March 2, 2024:
By early 2024 Russian losses in Ukraine during the last two years had reached unsustainable levels. Russia currently has about 470,000 troops in Ukraine, but efforts inside Russia to recruit more men to fight in Ukraine are unable to obtain enough new recruits to replace all the losses. Russia estimates that current loss rates in Ukraine will, by 2025, produce a significant reduction in Russian forces available for operations in Ukraine.
Russian weapons production is suffering another form of attrition, the Western economic sanctions have blocked supplies of essential electronic and other imported components needed to build more weapons. Some of the sanctioned items can be smuggled in from other sources, but this is expensive, and supplies of key components are erratic. Russian military leaders were not aware of this situation until their boss Vladimir Putin demanded increased production of weapons. That can be done through most of 2024 but the shortages of components and cash will become a problem by 2025.

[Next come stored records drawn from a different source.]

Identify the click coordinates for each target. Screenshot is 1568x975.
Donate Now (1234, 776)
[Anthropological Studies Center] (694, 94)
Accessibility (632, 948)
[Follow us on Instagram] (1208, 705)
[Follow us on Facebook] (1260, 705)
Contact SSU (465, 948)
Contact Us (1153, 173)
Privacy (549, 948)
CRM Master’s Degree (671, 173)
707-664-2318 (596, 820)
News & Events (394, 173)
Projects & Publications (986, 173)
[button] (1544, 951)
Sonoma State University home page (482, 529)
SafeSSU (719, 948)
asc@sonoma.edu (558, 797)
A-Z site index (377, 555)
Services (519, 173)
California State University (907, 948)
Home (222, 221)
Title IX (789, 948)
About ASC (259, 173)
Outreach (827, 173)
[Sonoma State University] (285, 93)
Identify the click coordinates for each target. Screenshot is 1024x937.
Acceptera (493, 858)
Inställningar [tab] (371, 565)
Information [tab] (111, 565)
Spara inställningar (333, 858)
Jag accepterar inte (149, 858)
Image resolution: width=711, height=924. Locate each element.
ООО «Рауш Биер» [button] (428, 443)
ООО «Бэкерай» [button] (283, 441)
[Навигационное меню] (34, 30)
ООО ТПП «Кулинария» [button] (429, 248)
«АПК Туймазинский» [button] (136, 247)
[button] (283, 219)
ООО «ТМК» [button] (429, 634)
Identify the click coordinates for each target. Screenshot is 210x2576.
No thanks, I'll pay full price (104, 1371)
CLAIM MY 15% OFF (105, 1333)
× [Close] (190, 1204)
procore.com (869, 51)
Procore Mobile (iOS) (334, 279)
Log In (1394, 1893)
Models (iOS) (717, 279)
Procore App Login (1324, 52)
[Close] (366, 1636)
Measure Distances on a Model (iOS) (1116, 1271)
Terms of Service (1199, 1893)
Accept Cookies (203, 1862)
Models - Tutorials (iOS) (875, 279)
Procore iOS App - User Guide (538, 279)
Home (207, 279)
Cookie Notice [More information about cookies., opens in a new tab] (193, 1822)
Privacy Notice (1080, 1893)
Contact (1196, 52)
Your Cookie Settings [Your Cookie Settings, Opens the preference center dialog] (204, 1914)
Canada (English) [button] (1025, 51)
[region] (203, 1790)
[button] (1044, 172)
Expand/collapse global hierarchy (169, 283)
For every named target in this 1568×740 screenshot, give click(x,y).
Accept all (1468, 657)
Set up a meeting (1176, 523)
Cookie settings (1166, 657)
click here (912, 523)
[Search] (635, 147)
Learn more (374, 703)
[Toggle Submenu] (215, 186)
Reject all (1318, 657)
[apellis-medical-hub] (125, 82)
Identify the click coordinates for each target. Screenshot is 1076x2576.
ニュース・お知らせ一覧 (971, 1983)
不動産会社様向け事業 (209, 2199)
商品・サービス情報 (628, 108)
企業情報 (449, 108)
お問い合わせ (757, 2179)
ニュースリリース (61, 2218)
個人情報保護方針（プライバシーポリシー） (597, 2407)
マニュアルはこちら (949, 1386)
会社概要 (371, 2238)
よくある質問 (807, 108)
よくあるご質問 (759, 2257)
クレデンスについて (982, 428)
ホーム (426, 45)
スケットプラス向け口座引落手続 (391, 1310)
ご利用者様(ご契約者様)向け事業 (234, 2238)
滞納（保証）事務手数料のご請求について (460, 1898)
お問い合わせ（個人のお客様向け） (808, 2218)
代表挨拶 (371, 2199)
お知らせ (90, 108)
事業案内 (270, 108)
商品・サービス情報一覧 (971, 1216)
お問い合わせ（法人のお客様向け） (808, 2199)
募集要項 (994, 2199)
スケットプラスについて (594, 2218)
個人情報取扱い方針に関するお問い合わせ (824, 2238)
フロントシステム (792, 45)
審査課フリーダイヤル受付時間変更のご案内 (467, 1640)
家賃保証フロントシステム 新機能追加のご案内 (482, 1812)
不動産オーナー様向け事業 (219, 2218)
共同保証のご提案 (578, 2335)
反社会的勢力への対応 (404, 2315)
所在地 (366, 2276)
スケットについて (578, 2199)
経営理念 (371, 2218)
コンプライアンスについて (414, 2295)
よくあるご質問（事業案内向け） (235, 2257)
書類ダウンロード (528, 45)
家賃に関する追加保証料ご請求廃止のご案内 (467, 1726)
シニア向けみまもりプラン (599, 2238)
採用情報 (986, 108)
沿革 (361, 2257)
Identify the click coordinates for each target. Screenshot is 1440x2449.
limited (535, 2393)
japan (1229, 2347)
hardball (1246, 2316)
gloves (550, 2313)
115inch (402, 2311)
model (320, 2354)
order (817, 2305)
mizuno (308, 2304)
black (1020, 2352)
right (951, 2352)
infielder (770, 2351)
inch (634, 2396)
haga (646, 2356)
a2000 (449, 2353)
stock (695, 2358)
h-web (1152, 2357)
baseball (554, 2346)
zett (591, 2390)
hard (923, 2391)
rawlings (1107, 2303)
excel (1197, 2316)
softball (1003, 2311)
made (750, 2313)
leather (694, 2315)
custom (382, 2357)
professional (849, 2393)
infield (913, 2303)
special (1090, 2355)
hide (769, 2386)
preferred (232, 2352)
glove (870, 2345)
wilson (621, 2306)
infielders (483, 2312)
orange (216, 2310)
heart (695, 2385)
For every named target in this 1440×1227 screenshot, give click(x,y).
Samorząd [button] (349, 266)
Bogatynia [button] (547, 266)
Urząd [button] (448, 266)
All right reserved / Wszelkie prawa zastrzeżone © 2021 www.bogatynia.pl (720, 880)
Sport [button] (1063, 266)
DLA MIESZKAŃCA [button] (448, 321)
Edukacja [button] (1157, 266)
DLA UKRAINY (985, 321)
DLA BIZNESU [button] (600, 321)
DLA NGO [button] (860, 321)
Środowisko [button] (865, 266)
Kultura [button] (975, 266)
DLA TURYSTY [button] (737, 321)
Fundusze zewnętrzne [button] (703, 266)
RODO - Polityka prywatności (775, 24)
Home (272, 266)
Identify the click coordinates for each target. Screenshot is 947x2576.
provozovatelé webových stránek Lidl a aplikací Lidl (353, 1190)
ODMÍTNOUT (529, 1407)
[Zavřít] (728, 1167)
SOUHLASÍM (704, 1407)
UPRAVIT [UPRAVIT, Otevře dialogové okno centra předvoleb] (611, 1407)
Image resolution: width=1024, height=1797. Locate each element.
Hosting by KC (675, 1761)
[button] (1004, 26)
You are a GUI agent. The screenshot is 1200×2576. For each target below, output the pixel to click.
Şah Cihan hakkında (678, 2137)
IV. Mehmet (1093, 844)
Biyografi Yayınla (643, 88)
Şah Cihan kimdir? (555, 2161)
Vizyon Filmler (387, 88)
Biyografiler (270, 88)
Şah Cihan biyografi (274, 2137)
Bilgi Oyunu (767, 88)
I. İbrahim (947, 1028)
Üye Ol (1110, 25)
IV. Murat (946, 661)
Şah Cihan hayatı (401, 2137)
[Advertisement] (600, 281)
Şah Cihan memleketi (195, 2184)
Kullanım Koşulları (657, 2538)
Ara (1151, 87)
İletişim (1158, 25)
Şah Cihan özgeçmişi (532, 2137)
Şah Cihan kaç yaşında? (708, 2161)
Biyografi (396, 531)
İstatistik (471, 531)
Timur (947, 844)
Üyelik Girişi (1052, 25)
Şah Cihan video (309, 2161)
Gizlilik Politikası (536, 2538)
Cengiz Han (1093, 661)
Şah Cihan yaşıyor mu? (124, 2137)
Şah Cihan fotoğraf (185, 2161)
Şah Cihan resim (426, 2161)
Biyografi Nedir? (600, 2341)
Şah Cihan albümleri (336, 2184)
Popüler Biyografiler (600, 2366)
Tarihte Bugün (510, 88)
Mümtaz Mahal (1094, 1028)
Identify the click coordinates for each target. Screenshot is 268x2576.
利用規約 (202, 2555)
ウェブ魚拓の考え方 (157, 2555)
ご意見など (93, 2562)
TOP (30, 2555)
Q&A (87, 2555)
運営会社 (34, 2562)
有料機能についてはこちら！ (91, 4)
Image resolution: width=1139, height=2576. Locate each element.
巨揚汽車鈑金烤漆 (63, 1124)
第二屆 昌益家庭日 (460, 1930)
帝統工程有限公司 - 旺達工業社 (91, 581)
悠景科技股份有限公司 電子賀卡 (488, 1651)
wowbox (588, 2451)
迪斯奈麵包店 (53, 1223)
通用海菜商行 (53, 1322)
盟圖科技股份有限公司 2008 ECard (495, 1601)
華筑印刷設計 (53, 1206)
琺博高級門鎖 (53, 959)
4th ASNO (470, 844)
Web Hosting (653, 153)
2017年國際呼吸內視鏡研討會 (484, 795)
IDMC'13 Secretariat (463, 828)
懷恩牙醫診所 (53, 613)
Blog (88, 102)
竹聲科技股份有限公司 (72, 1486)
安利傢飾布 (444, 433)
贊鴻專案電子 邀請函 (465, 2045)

This means Russian defense industries won’t be able to deliver the desired number of tanks, artillery, and associated munitions in 2024. Production of new warplanes is particularly hard hit. Russia has lost over 300 warplanes in the last two years and these cost up to $50 million each to replace. The problem is that sanctions prevent key components for commercial and military aircraft from getting to Russia. During the Cold War the Soviet Union manufactured all the second rate components it needed to build second rate commercial and military aircraft. After the Cold War ended many of the Russian aircraft component manufacturers went out of business. Those that survived imported key components from the West. Russia discovered that Western nations often had to import components from other Western nations to produce commercial and military aircraft. The invasion of Ukraine meant no more Western components except for the few that could be smuggled in at great expense.
Russian and American aircraft builders are the main suppliers of commercial and military aircraft to the world. The American Boeing firm is the largest aircraft manufacturer but there are five others: Airbus, Lockheed Martin, Northrop Grumman, General Dynamics, and Raytheon Technologies.